### Material provided
***

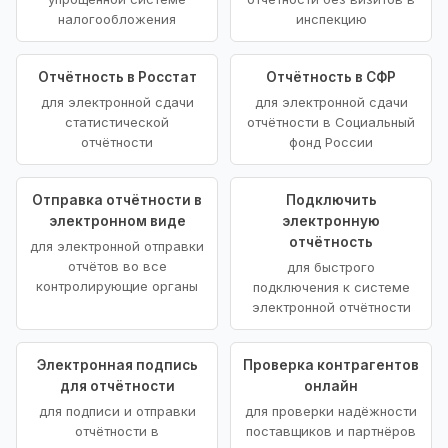
налогообложения
инспекцию
Отчётность в Росстат
Отчётность в СФР
для электронной сдачи
для электронной сдачи
статистической
отчётности в Социальный
отчётности
фонд России
Отправка отчётности в
Подключить
электронном виде
электронную
отчётность
для электронной отправки
отчётов во все
для быстрого
контролирующие органы
подключения к системе
электронной отчётности
Электронная подпись
Проверка контрагентов
для отчётности
онлайн
для подписи и отправки
для проверки надёжности
отчётности в
поставщиков и партнёров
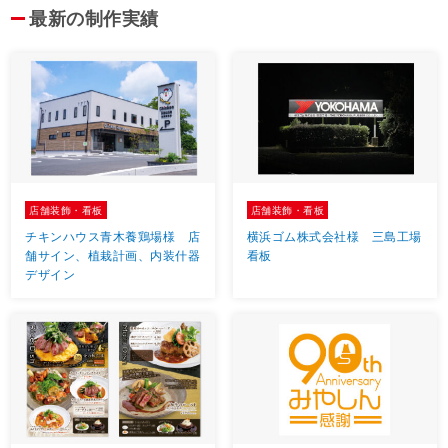
最新の制作実績
店舗装飾・看板
店舗装飾・看板
チキンハウス青木養鶏場様 店
横浜ゴム株式会社様 三島工場
舗サイン、植栽計画、内装什器
看板
デザイン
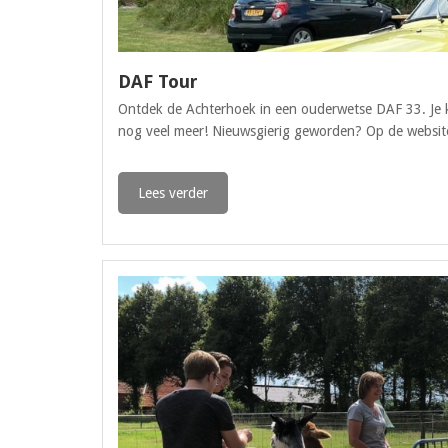
DAF Tour
Ontdek de Achterhoek in een ouderwetse DAF 33. Je ku
nog veel meer! Nieuwsgierig geworden? Op de website 
Lees verder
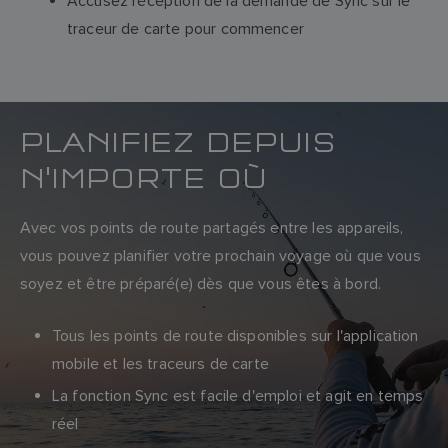
Accusez réception de la demande de Sync sur le
traceur de carte pour commencer
PLANIFIEZ DEPUIS
N'IMPORTE OÙ
Avec vos points de route partagés entre les appareils,
vous pouvez planifier votre prochain voyage où que vous
soyez et être préparé(e) dès que vous êtes à bord.
Tous les points de route disponibles sur l'application
mobile et les traceurs de carte
La fonction Sync est facile d'emploi et agit en temps
réel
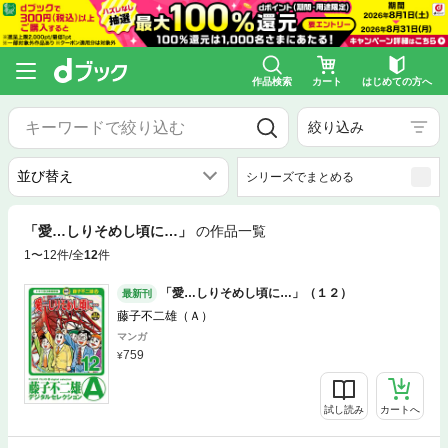
作品検索
カート
はじめての方へ
絞り込み
シリーズでまとめる
「愛…しりそめし頃に…」
の作品一覧
1〜12件/全
12
件
「愛…しりそめし頃に…」（１２）
最新刊
藤子不二雄（Ａ）
マンガ
759
試し読み
カートへ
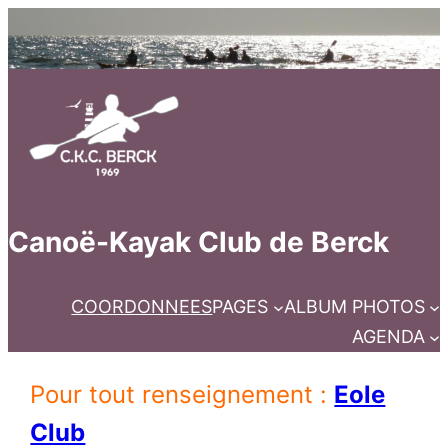
Canoë-Kayak Club de Berck
COORDONNEES
PAGES
ALBUM PHOTOS
AGENDA
Pour tout renseignement :
Eole
Club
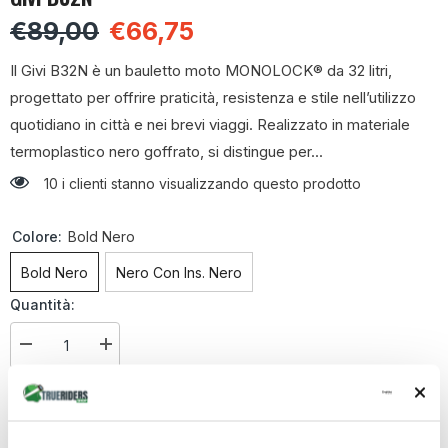
€89,00
€66,75
Il Givi B32N è un bauletto moto MONOLOCK® da 32 litri,
progettato per offrire praticità, resistenza e stile nell’utilizzo
quotidiano in città e nei brevi viaggi. Realizzato in materiale
termoplastico nero goffrato, si distingue per...
10 i clienti stanno visualizzando questo prodotto
Colore:
Bold Nero
Bold Nero
Nero Con Ins. Nero
Quantità:
Diminuire
Aumenta
la
la
quantità
quantità
€66,75
Totale parziale:
per
per
Bauletto
Bauletto
Moto
Moto
AGGIUNGI AL CARRELLO
MONOLOCK
MONOLOCK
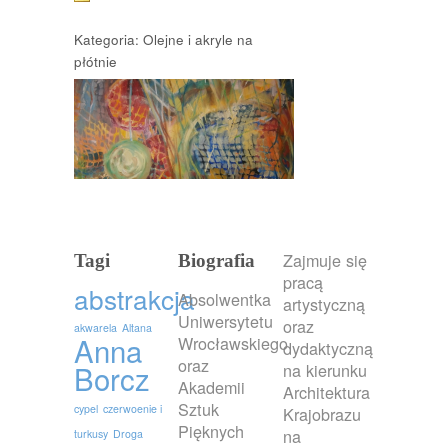
Kategoria: Olejne i akryle na
płótnie
Zajmuje się
Tagi
Biografia
pracą
abstrakcja
Absolwentka
artystyczną
Uniwersytetu
oraz
akwarela
Altana
Anna
Wrocławskiego
dydaktyczną
oraz
Borcz
na kierunku
Akademii
Architektura
Sztuk
cypel
czerwoenie i
Krajobrazu
Pięknych
na
turkusy
Droga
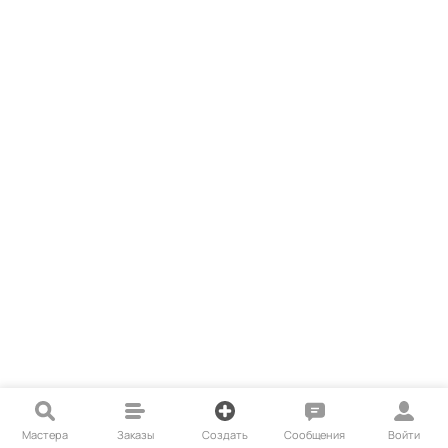
Мастера
Заказы
Создать
Сообщения
Войти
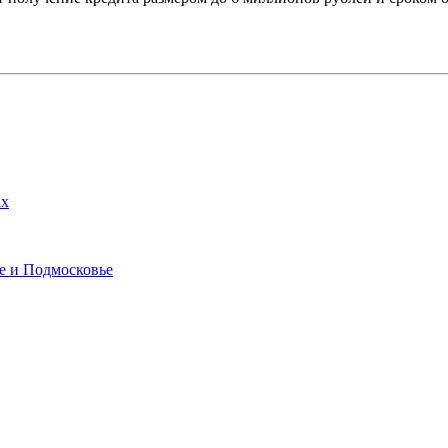
ах
е и Подмосковье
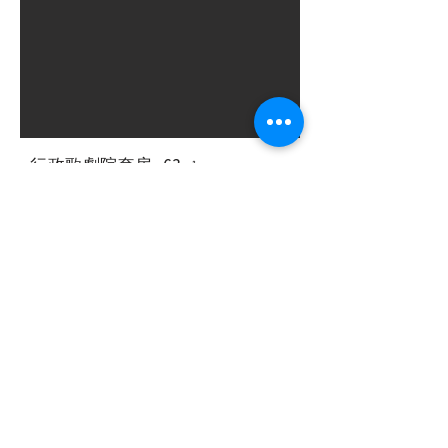
​行政歌劇院套房
63㎡
TWD25,000+10%(服務費)+5%(稅
金)
DM分享
詳細資訊
預訂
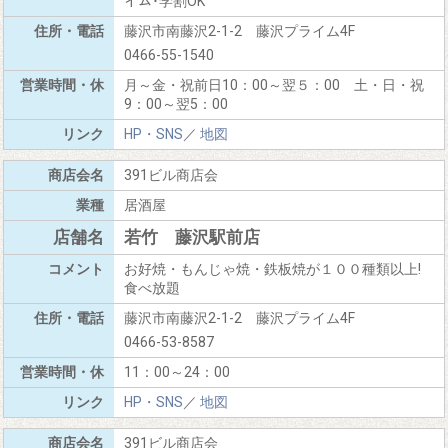
イム･学割OK
藤沢市南藤沢2-1-2 藤沢プライム4F
0466-55-1540
月～金・祝前日10：00～翌５：00 土・日・祝
9：00～翌5：00
HP・SNS
／
地図
391ビル商店会
居酒屋
若竹 藤沢駅前店
お好焼・もんじゃ焼・鉄板焼が１００種類以上!
食べ放題
藤沢市南藤沢2-1-2 藤沢プライム4F
0466-53-8587
11：00～24：00
HP・SNS
／
地図
391ビル商店会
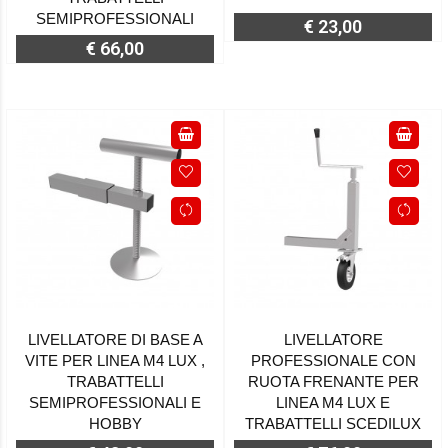
SEMIPROFESSIONALI
€ 23,00
€ 66,00
LIVELLATORE DI BASE A
LIVELLATORE
VITE PER LINEA M4 LUX ,
PROFESSIONALE CON
TRABATTELLI
RUOTA FRENANTE PER
SEMIPROFESSIONALI E
LINEA M4 LUX E
HOBBY
TRABATTELLI SCEDILUX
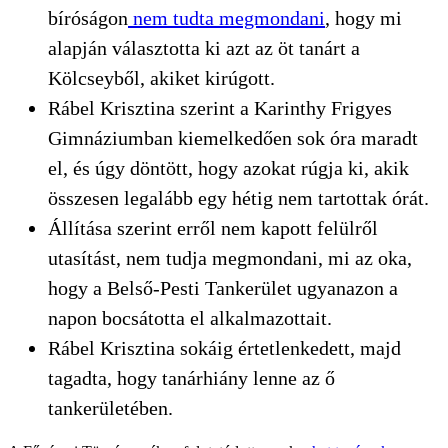
bíróságon
nem tudta megmondani
, hogy mi
alapján választotta ki azt az öt tanárt a
Kölcseyből, akiket kirúgott.
Rábel Krisztina szerint a Karinthy Frigyes
Gimnáziumban kiemelkedően sok óra maradt
el, és úgy döntött, hogy azokat rúgja ki, akik
összesen legalább egy hétig nem tartottak órát.
Állítása szerint erről nem kapott felülről
utasítást, nem tudja megmondani, mi az oka,
hogy a Belső-Pesti Tankerület ugyanazon a
napon bocsátotta el alkalmazottait.
Rábel Krisztina sokáig értetlenkedett, majd
tagadta, hogy tanárhiány lenne az ő
tankerületében.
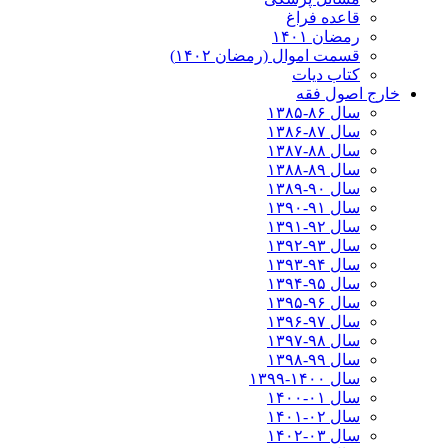
قاعده فراغ
رمضان ۱۴۰۱
قسمت اموال (رمضان ۱۴۰۲)
کتاب دیات
خارج اصول فقه
سال ۸۶-۱۳۸۵
سال ۸۷-۱۳۸۶
سال ۸۸-۱۳۸۷
سال ۸۹-۱۳۸۸
سال ۹۰-۱۳۸۹
سال ۹۱-۱۳۹۰
سال ۹۲-۱۳۹۱
سال ۹۳-۱۳۹۲
سال ۹۴-۱۳۹۳
سال ۹۵-۱۳۹۴
سال ۹۶-۱۳۹۵
سال ۹۷-۱۳۹۶
سال ۹۸-۱۳۹۷
سال ۹۹-۱۳۹۸‍
سال ۱۴۰۰-۱۳۹۹
سال ۰۱-۱۴۰۰
سال ۰۲-۱۴۰۱
سال ۰۳-۱۴۰۲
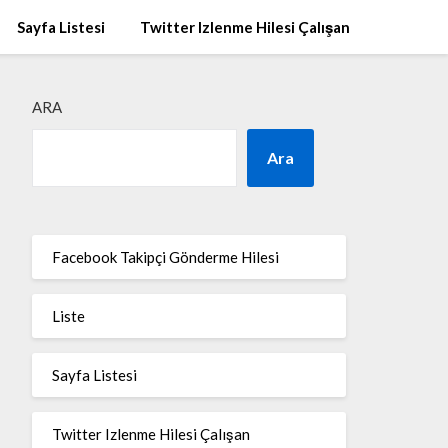
Sayfa Listesi
Twitter Izlenme Hilesi Çalışan
ARA
Ara
Facebook Takipçi Gönderme Hilesi
Liste
Sayfa Listesi
Twitter Izlenme Hilesi Çalışan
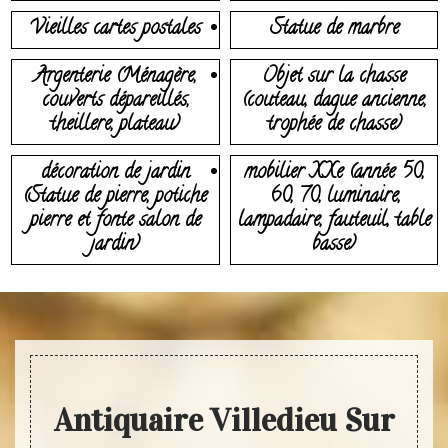
Vieilles cartes postales
Statue de marbre
Argenterie (Ménagère,
Objet sur la chasse
couverts dépareillés,
(couteau, dague ancienne,
theillere, plateau)
trophée de chasse)
décoration de jardin
mobilier XXe (année 50,
(Statue de pierre, potiche
60, 70, luminaire,
pierre et fonte salon de
lampadaire, fauteuil, table
jardin)
basse)
Antiquaire Villedieu Sur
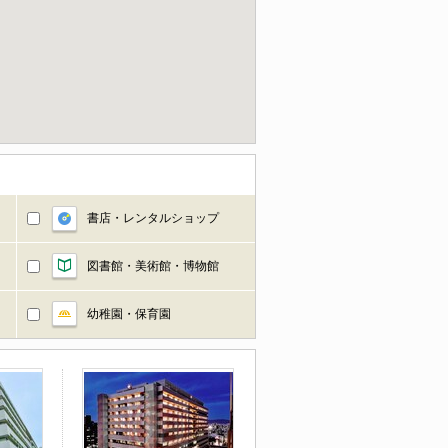
書店・レンタルショップ
図書館・美術館・博物館
幼稚園・保育園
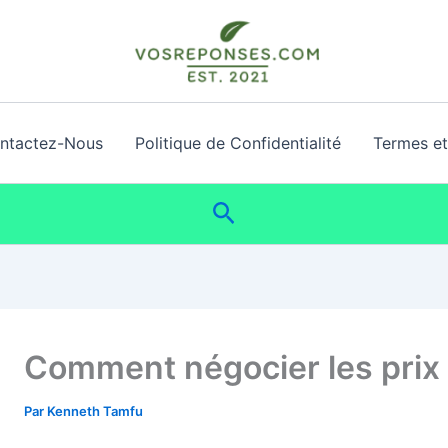
ntactez-Nous
Politique de Confidentialité
Termes et 
Rechercher
Comment négocier les prix 
Par
Kenneth Tamfu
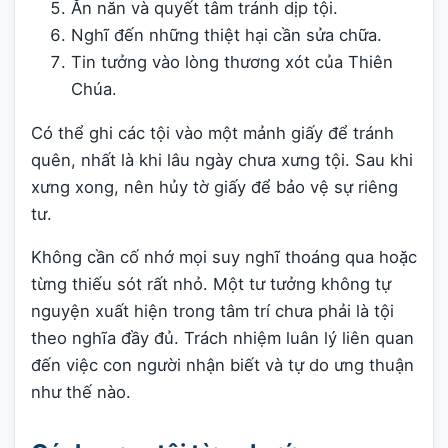
Ăn năn và quyết tâm tránh dịp tội.
Nghĩ đến những thiệt hại cần sửa chữa.
Tin tưởng vào lòng thương xót của Thiên
Chúa.
Có thể ghi các tội vào một mảnh giấy để tránh
quên, nhất là khi lâu ngày chưa xưng tội. Sau khi
xưng xong, nên hủy tờ giấy để bảo vệ sự riêng
tư.
Không cần cố nhớ mọi suy nghĩ thoáng qua hoặc
từng thiếu sót rất nhỏ. Một tư tưởng không tự
nguyện xuất hiện trong tâm trí chưa phải là tội
theo nghĩa đầy đủ. Trách nhiệm luân lý liên quan
đến việc con người nhận biết và tự do ưng thuận
như thế nào.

***

### Task directions
Reproduce each line from the listing above that includes the word "электронной".

### Final answer
для электронной сдачи
для электронной сдачи
для электронной отправки
электронной отчётности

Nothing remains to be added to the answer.